Should you buy GFL stock?
Intriguing, indeed.
The facts of this potential investment case tell me that GFL seems like a company that is flying a bit under the radar of many of the funds out there and even, dare I say, much of the greater overall investment community?
I mean, heck, GFL Environmental has the luxury of operating within a largely recession safeguarded industry, its balance sheet is just where I wanted (and expected) it to be, its revenues have been growing at a notable rate in its most recently reported years, growing each and every year, not to mention that its total cash from operations have grown tremendously as well, and this company has been on a continued acquisition tear and given the success it has seen thus far, it is difficult for me to imagine this company slowing down anytime soon.

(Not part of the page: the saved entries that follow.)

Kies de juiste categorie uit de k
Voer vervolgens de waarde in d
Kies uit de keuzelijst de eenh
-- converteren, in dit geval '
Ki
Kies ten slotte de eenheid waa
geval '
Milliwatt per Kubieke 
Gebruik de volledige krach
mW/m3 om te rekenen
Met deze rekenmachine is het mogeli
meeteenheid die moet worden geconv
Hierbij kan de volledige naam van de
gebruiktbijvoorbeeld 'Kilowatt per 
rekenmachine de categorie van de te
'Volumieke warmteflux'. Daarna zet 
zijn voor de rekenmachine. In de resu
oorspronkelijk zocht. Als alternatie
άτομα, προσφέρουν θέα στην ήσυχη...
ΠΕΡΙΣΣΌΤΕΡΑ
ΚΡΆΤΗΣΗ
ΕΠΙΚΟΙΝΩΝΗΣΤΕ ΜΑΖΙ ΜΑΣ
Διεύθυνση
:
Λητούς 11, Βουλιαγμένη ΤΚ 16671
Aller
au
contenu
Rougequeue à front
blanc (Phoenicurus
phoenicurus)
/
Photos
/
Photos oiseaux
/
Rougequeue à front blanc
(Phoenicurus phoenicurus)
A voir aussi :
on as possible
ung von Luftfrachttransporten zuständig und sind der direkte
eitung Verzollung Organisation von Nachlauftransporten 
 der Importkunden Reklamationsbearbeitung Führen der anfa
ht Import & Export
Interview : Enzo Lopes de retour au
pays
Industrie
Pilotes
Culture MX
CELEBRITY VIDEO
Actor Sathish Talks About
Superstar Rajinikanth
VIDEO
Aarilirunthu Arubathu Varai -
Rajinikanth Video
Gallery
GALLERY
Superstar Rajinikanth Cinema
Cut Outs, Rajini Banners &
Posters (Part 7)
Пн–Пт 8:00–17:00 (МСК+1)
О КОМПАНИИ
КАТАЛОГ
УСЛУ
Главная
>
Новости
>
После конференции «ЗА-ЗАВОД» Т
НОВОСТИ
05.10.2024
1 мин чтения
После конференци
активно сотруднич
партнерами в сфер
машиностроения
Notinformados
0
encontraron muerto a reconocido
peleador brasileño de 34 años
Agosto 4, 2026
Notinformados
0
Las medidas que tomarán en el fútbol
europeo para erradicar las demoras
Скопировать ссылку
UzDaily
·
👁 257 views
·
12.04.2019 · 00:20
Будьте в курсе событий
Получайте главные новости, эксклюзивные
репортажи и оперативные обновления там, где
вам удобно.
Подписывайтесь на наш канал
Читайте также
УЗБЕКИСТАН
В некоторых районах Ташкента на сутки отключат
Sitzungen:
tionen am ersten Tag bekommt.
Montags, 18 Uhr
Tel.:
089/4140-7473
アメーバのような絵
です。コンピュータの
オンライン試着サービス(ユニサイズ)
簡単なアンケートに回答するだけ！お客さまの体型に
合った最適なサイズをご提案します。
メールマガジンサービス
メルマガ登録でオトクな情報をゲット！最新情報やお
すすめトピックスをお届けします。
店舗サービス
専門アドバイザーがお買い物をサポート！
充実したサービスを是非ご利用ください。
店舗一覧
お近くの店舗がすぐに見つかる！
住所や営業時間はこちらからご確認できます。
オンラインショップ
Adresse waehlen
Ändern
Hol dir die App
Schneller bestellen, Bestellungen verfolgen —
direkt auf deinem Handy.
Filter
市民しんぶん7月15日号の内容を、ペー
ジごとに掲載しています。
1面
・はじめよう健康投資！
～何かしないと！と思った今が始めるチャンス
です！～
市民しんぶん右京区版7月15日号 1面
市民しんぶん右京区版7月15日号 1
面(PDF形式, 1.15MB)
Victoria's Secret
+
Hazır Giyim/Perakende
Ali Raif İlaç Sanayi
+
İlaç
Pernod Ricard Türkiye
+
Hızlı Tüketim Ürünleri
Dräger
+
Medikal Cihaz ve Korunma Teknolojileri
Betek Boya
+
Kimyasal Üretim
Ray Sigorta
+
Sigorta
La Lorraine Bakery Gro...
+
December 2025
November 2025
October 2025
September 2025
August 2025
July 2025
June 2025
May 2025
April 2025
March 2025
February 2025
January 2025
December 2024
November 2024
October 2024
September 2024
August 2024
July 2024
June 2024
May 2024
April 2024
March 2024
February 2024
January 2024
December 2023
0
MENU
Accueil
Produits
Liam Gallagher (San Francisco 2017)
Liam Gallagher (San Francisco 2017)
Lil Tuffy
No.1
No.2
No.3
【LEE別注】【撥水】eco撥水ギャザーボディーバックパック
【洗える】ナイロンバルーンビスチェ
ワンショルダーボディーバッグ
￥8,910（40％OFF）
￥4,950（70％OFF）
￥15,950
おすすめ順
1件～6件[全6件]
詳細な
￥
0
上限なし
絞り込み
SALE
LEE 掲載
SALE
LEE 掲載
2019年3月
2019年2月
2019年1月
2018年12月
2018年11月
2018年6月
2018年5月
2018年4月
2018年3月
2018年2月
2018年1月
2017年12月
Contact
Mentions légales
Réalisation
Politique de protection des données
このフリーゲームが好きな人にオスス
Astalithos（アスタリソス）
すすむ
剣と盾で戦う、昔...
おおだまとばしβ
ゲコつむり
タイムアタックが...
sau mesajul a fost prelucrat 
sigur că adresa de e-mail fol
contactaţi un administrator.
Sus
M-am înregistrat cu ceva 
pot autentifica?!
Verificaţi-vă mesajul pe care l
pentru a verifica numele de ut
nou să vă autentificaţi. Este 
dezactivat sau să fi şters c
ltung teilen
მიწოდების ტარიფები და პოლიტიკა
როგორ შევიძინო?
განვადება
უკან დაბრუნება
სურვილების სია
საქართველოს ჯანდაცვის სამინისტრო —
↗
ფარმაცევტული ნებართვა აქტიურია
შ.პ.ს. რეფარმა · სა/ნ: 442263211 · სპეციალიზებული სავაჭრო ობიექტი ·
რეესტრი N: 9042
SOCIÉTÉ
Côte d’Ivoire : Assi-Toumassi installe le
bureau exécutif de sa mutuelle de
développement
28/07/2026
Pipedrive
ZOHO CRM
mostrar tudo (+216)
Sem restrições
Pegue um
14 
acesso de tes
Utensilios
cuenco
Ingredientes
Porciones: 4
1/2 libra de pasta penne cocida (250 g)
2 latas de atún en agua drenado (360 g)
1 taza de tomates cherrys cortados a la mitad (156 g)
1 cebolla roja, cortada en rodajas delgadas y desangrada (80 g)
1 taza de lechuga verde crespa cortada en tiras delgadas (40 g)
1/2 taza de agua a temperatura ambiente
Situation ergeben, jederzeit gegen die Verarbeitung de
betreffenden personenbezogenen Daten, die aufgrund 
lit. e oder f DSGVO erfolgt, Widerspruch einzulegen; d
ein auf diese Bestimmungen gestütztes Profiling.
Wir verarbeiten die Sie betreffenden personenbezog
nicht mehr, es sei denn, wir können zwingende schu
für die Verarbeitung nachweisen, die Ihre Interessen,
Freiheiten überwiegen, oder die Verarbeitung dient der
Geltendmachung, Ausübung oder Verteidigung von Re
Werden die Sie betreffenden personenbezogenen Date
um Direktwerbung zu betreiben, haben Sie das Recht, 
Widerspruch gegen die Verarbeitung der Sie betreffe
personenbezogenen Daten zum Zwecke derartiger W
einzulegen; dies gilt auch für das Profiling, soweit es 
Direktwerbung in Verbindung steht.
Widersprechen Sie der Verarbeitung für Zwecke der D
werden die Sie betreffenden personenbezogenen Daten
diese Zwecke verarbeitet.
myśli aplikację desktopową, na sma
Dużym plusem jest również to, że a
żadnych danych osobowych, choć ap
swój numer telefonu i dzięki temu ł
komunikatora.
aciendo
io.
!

While its net profit margin is hardly the prettiest at the time of this publication, I largely believe that this is a primary cost of making a lot of long-term investments, especially being that this is a very intentionally green company, and being that green isn’t exactly as mainstream as it likely will be in the future.
I think the odds are that someone who pondered an investment in the company sooner rather than later would have a higher likelihood of getting in on this relative ground floor rather than just merely inching into a stake into a (net) unprofitable sanitation company.
Tomato, tomato.
In other words, it is my educated guess that the profit picture is going to develop quite nicely over the years to come, although it might take a little time.
Thus, the “buy” rating.
DISCLAIMER: This analysis of the aforementioned stock security is in no way to be construed, understood, or seen as formal, professional, or any other form of investment advice. We are simply expressing our opinions regarding a publicly traded entity.